Here's my best attempt so far, starting with one small string of plaintext (my C is rusty... it's possible I've made some basic mistake, though I can't see it):

#include <stdio.h>
#include <sys/types.h>
#include <sys/stat.h>
#include <fcntl.h>
#include "ecrypt-sync.h"

#define CHUNKSIZE 1024

void getRandomBytes(u8 **str, u32 len);
void showData(u8 *data, u8 *header);

int main(int argc, char** argv)
{
    char plaintext[CHUNKSIZE] = "THIS IS A TEST";
    ECRYPT_ctx ctx;
    u8 *key, *IV, *ciphertext, *result;

    /*
    Don't use random values till we get it working with zeroes at least
    getRandomBytes(&key, ECRYPT_MAXKEYSIZE/8);
    getRandomBytes(&IV, ECRYPT_MAXIVSIZE/8);
    */

    key = (u8 *)calloc((size_t)ECRYPT_MAXKEYSIZE/8, sizeof(u8));
    IV = (u8 *)calloc((size_t)ECRYPT_MAXIVSIZE/8, sizeof(u8));

    printf("Encrypting [%s] using random %d bit key and %d bit IV:\n", plaintext, ECRYPT_MAXKEYSIZE, ECRYPT_MAXIVSIZE);

    ECRYPT_init();
    ECRYPT_keysetup(&ctx, key, ECRYPT_MAXKEYSIZE, ECRYPT_MAXIVSIZE);
    ECRYPT_ivsetup(&ctx, IV);

    ciphertext = (u8 *)calloc((size_t)CHUNKSIZE, sizeof(u8));

    ECRYPT_encrypt_bytes(&ctx, plaintext, ciphertext, CHUNKSIZE);

    //showData(ciphertext, "CIPHERTEXT");

    result = (u8 *)calloc((size_t)CHUNKSIZE, sizeof(u8));

    ECRYPT_decrypt_bytes(&ctx, ciphertext, result, CHUNKSIZE);
    printf("And now decrypting back: [%s]\n", result);

    return 0;
}

void showData(u8 *data, u8 *header) {
    printf("\n-----BEGIN %s-----\n%s\n-----END %s-----\n", header, data, header);

}

void getRandomBytes(u8 **str, u32 len) {
    int fd = open("/dev/random", O_RDONLY);
    char *ptr = malloc((size_t) + 1);

    read(fd, ptr, len);
    close(fd);

    ptr[len] = '\0';
    *str = ptr; 
}

Results are like:

Encrypting [THIS IS A TEST] using random 256 bit key and 64 bit IV: And now decrypting back: [(bunch of random characters)]

Where it should be:

And now decrypting back: [THIS IS A TEST]

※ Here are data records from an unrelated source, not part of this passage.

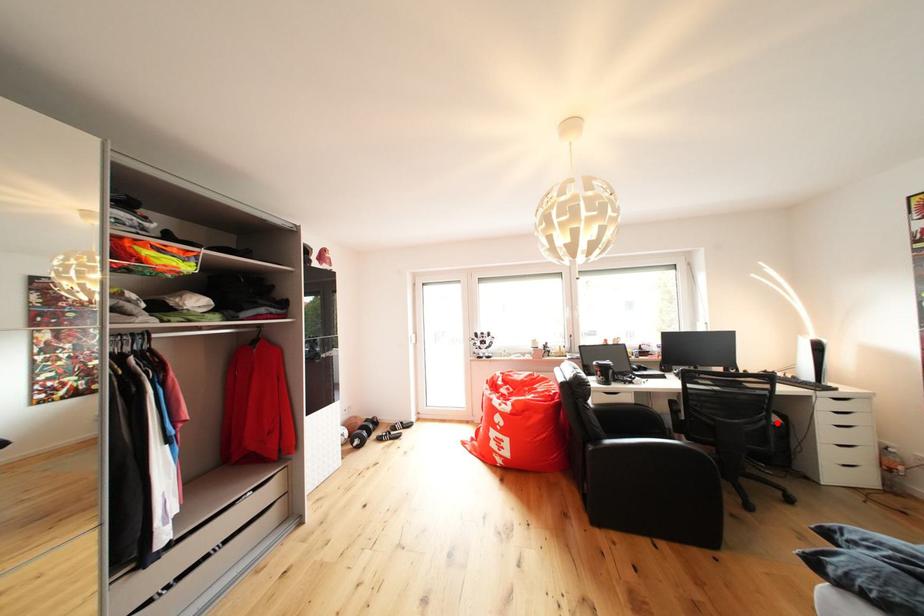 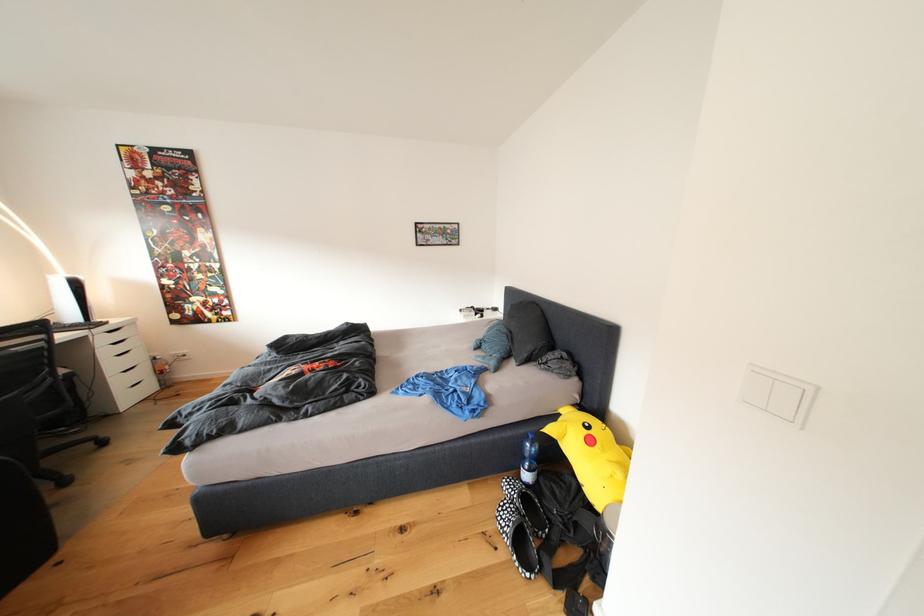 In the second image, find the point that corresponds to the highlighted location in the first image.

(63, 378) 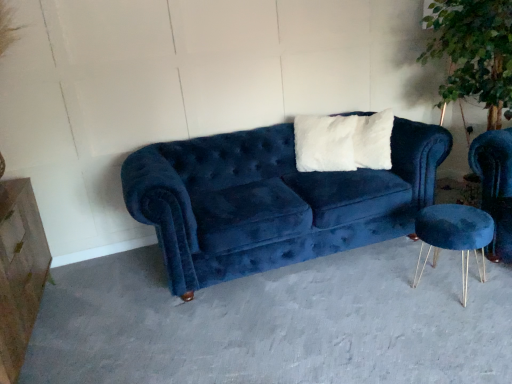 At what (x,y) coordinates should I click in order to perform the action: click on free spot to the left of velvet blue stool at lower right. Please return your answer as a coordinate pair (x, y). The width and height of the screenshot is (512, 384). Looking at the image, I should click on tap(390, 285). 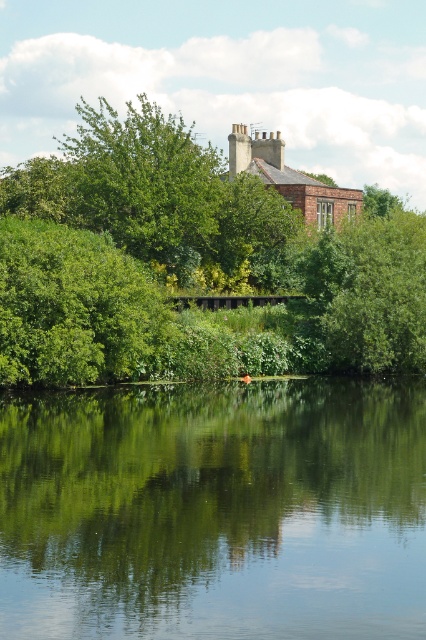 Between point (307, 596) and point (388, 320), which one is positioned behind?

The point (388, 320) is behind.

Which of these two, green reflective water at center or green leafy tree at upper center, stands shorter?

green reflective water at center

Which is behind, point (348, 486) or point (327, 236)?

Positioned behind is point (327, 236).

Where is `green reflective water at center`? This screenshot has width=426, height=640. green reflective water at center is located at coordinates (215, 512).

Which is more to the right, green reflective water at center or green leafy tree at lower left?

Positioned to the right is green reflective water at center.

Based on the photo, is green reflective water at center bigger than green leafy tree at lower left?

No.

Between point (106, 580) and point (48, 310), which one is positioned in front?

Positioned in front is point (106, 580).

Find the location of a particular element. green reflective water at center is located at coordinates (215, 512).

Between green leafy tree at lower left and green leafy tree at upper center, which one has less height?

Standing shorter between the two is green leafy tree at upper center.

The width and height of the screenshot is (426, 640). I want to click on green leafy tree at lower left, so click(195, 260).

Is point (45, 348) positioned behind point (383, 305)?

No, it is in front of (383, 305).

At what (x,y) coordinates should I click in order to perform the action: click on green leafy tree at lower left. Please return your answer as a coordinate pair (x, y). Looking at the image, I should click on (195, 260). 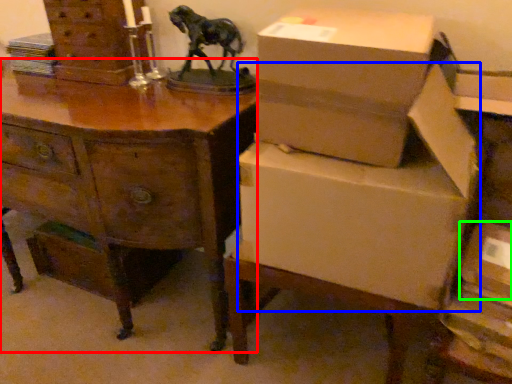 Question: Based on their relative distances, which object is farther from desk (highlighted by a red box)? Choose from cardboard box (highlighted by a blue box) and storage box (highlighted by a green box).

Choices:
 (A) cardboard box
 (B) storage box

Answer: (B) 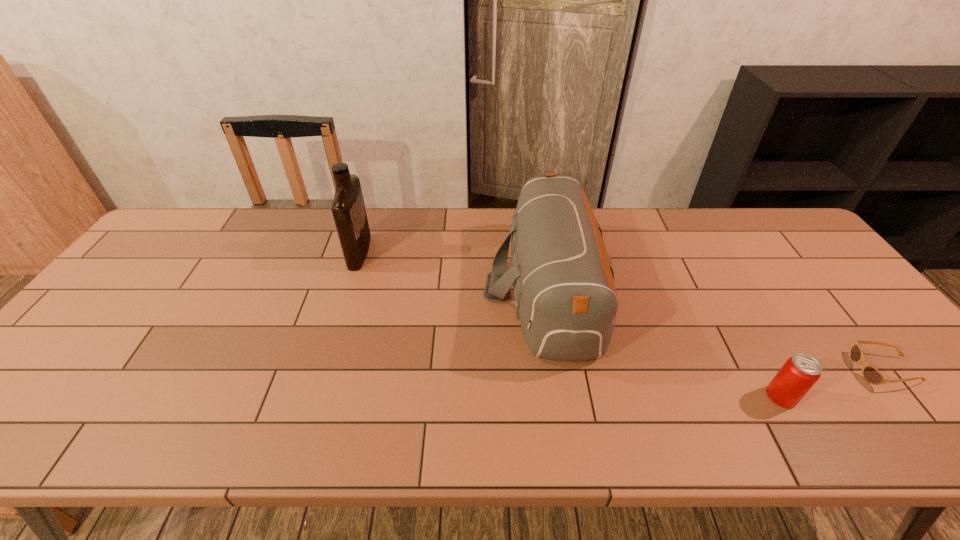 Identify the location of vacant area at the right edge of the desktop. The image size is (960, 540). (880, 356).

This screenshot has height=540, width=960. In the image, there is a desktop. Find the location of `blank space at the far left corner`. blank space at the far left corner is located at coordinates (201, 232).

Where is `vacant space that's between the second object from left to right and the liquor`? vacant space that's between the second object from left to right and the liquor is located at coordinates (452, 269).

Locate an element on the screen. free space between the sunglasses and the second tallest object is located at coordinates (715, 329).

This screenshot has height=540, width=960. Find the location of `free space that is in between the second tallest object and the liquor`. free space that is in between the second tallest object and the liquor is located at coordinates (452, 269).

Identify the location of vacant space that's between the can and the second tallest object. This screenshot has height=540, width=960. (663, 342).

The image size is (960, 540). I want to click on vacant space that is in between the rightmost object and the liquor, so click(x=622, y=310).

At what (x,y) coordinates should I click in order to perform the action: click on vacant space that is in between the third tallest object and the duffel bag. Please return your answer as a coordinate pair (x, y). Image resolution: width=960 pixels, height=540 pixels. Looking at the image, I should click on (663, 342).

Identify the location of free spot between the second object from left to right and the third tallest object. Image resolution: width=960 pixels, height=540 pixels. (663, 342).

Identify the location of vacant region between the second object from right to left and the second tallest object. (663, 342). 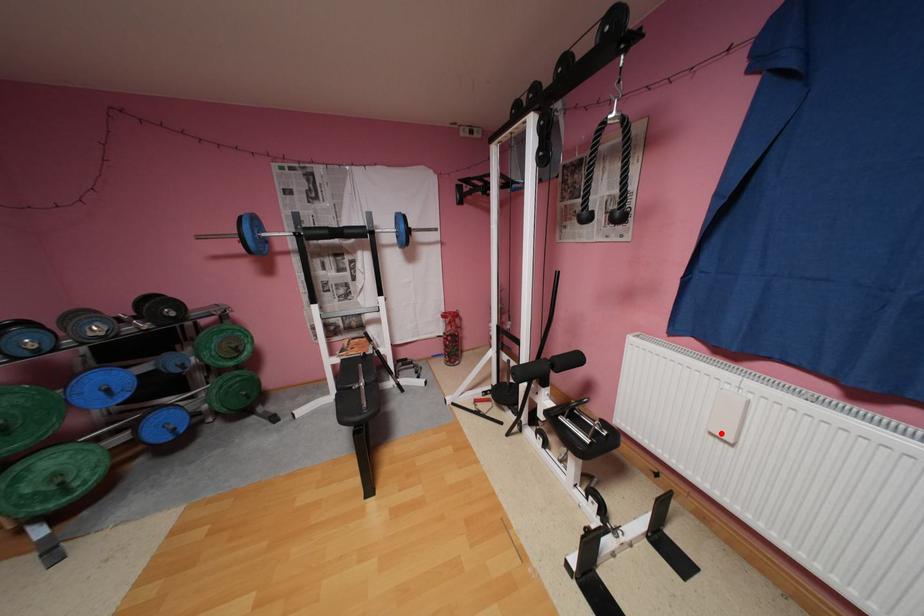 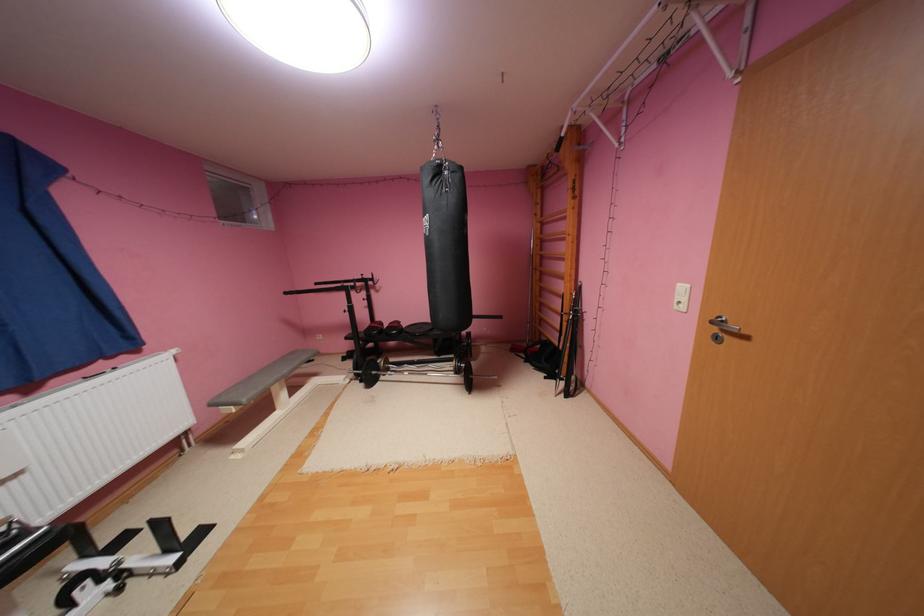 In the second image, find the point that corresponds to the highlighted location in the first image.

(11, 483) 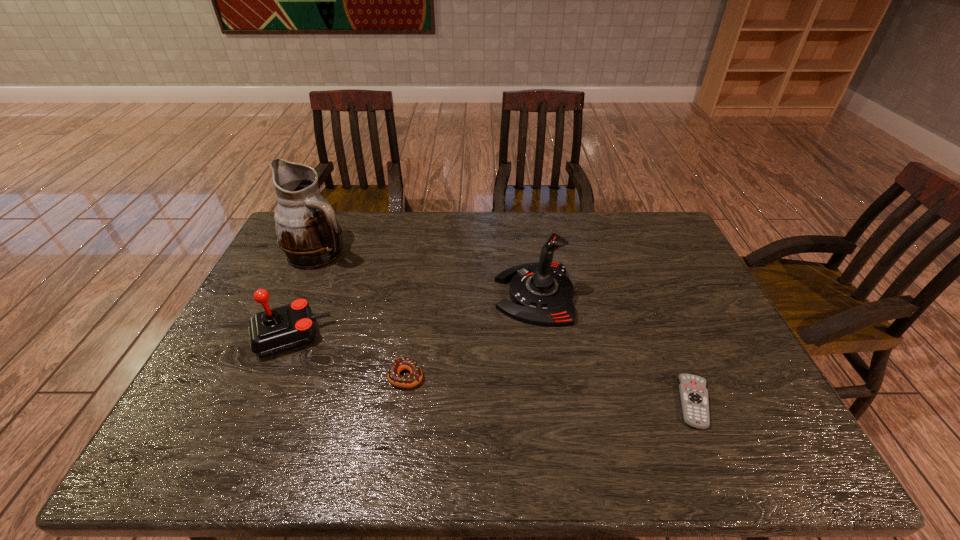 The height and width of the screenshot is (540, 960). Identify the location of free space that satisfies the following two spatial constraints: 1. on the back side of the shorter joystick; 2. from the spout of the tallest object. (325, 253).

Locate an element on the screen. vacant space that satisfies the following two spatial constraints: 1. on the front side of the second shortest object; 2. on the left side of the shorter joystick is located at coordinates (273, 376).

You are a GUI agent. You are given a task and a screenshot of the screen. Output one action in this format:
    pyautogui.click(x=<x>, y=<y>)
    Task: Click on the blank space that satisfies the following two spatial constraints: 1. on the back side of the remote control; 2. from the spout of the tallest object
    
    Given the screenshot: What is the action you would take?
    pyautogui.click(x=632, y=253)

The image size is (960, 540). Find the location of `free space that satisfies the following two spatial constraints: 1. on the handle side of the right joystick; 2. on the left side of the rightmost object`. free space that satisfies the following two spatial constraints: 1. on the handle side of the right joystick; 2. on the left side of the rightmost object is located at coordinates (550, 402).

Locate an element on the screen. free space that satisfies the following two spatial constraints: 1. on the handle side of the fourth object from left to right; 2. on the right side of the shortest object is located at coordinates (550, 402).

At what (x,y) coordinates should I click in order to perform the action: click on free space that satisfies the following two spatial constraints: 1. from the spout of the fourth tallest object; 2. on the left side of the tallest object. Please return your answer as a coordinate pair (x, y). The width and height of the screenshot is (960, 540). Looking at the image, I should click on (265, 376).

Find the location of a particular element. The image size is (960, 540). free space that satisfies the following two spatial constraints: 1. from the spout of the pitcher; 2. on the back side of the doughnut is located at coordinates (265, 376). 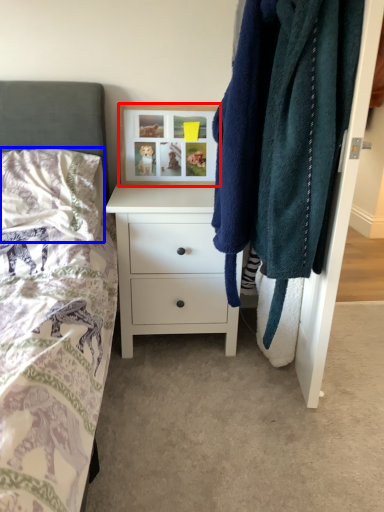 Question: Which object appears closest to the camera in this image, picture frame (highlighted by a red box) or pillow (highlighted by a blue box)?

Choices:
 (A) picture frame
 (B) pillow

Answer: (B) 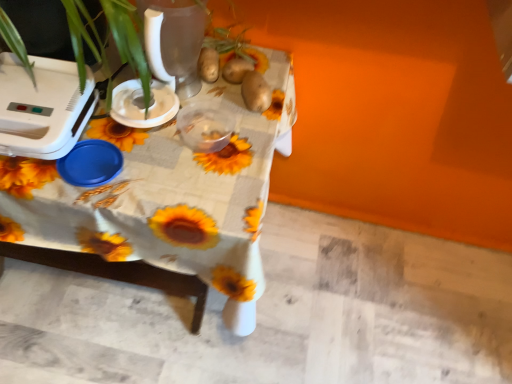 The image size is (512, 384). In order to click on vacant area that is situated to the right of white plastic appliance at left, the first appliance from the left in this screenshot , I will do `click(134, 166)`. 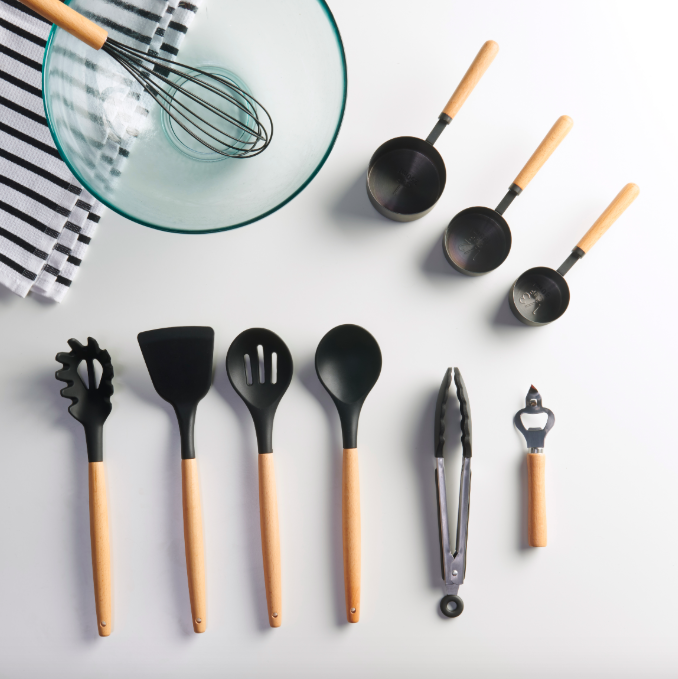 Find the location of `measuring cups`. measuring cups is located at coordinates (549, 267). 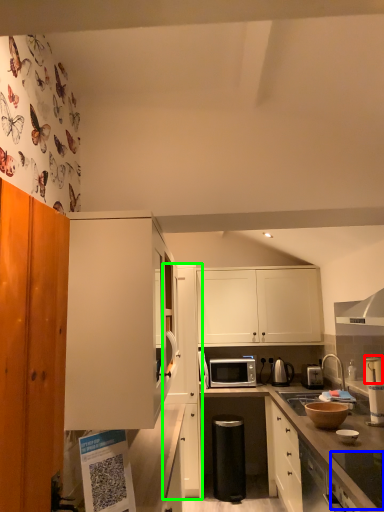 Question: Which is farther away from appliance (highlighted by a red box)? appliance (highlighted by a blue box) or cabinetry (highlighted by a green box)?

Choices:
 (A) appliance
 (B) cabinetry

Answer: (B) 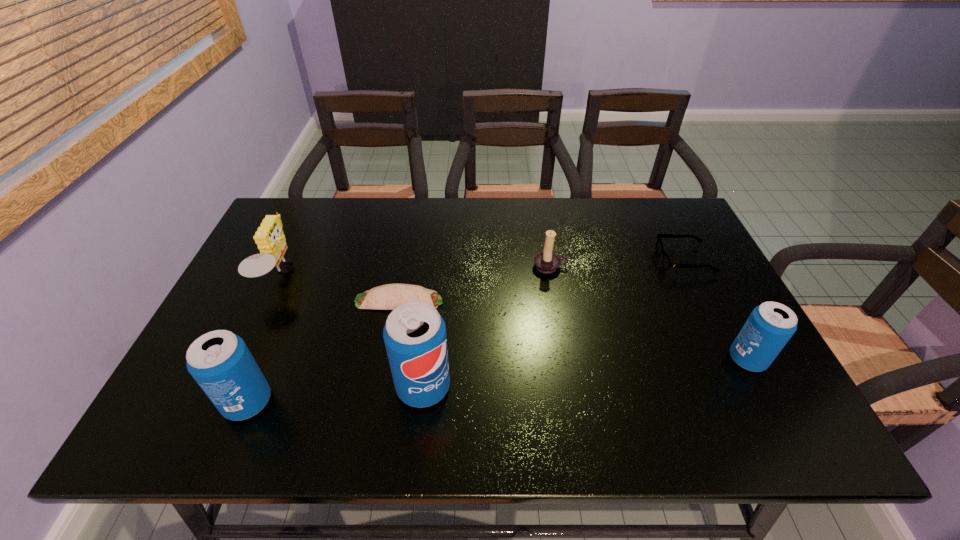 Locate an element on the screen. This screenshot has width=960, height=540. vacant spot for a new pop_(soda) to ensure equal spacing is located at coordinates (589, 373).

Feel free to provide your solution in either C or C++

Thank you!

Answer 1

If you are going to use Salsa20 in real code and you are asking questions like this, you probably want to use the NaCl library with nice friendly C++ wrappers.

See The NaCl website.

To answer your actual question: you need to set the IV up again for the decryption operation. The IV consists of your nonce and a block offset. The encrypt/decrypt functions increment the offset, giving your code a different IV for the encryption and decryption functions.